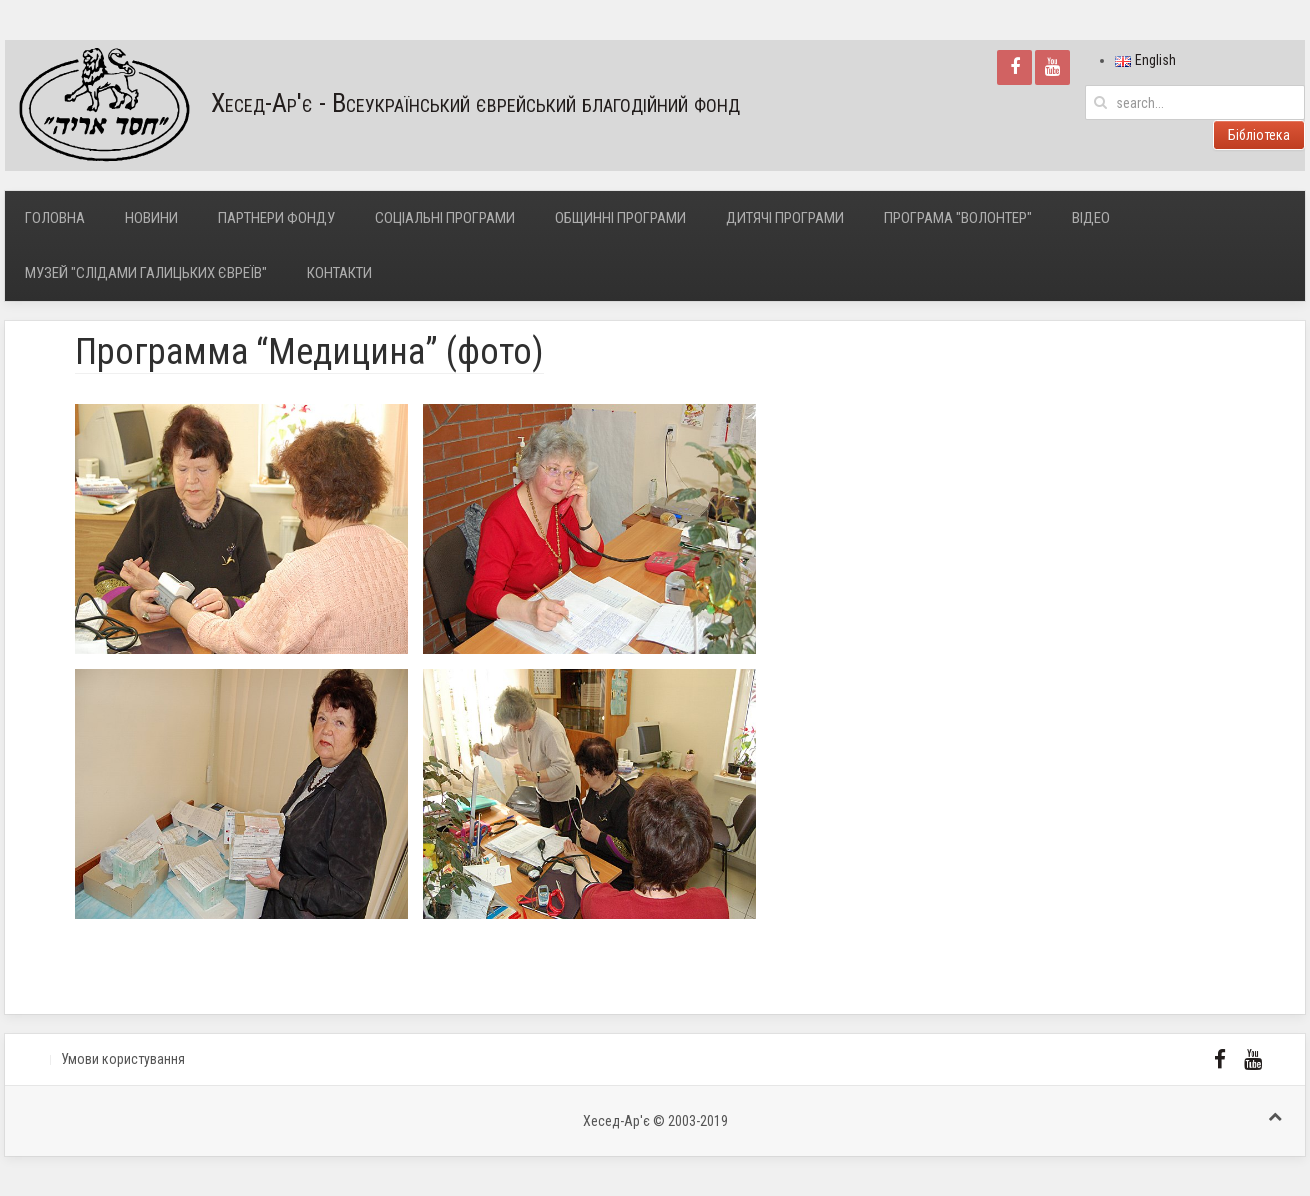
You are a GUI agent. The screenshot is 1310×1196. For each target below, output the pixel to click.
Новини (151, 218)
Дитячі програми (785, 218)
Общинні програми (620, 218)
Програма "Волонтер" (958, 218)
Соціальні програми (445, 218)
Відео (1091, 218)
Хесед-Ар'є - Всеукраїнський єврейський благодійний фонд (372, 105)
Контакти (339, 273)
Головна (55, 218)
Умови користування (123, 1059)
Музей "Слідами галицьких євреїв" (146, 273)
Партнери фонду (276, 218)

● ● ●

→ Required work
Nothing should appear in the answer except the lines from the first line of the data through the line holding "Головна (55, 218)", exactly as written, with pictures left out.

→ Result of the task
You are a GUI agent. The screenshot is 1310×1196. For each target below, output the pixel to click.
Новини (151, 218)
Дитячі програми (785, 218)
Общинні програми (620, 218)
Програма "Волонтер" (958, 218)
Соціальні програми (445, 218)
Відео (1091, 218)
Хесед-Ар'є - Всеукраїнський єврейський благодійний фонд (372, 105)
Контакти (339, 273)
Головна (55, 218)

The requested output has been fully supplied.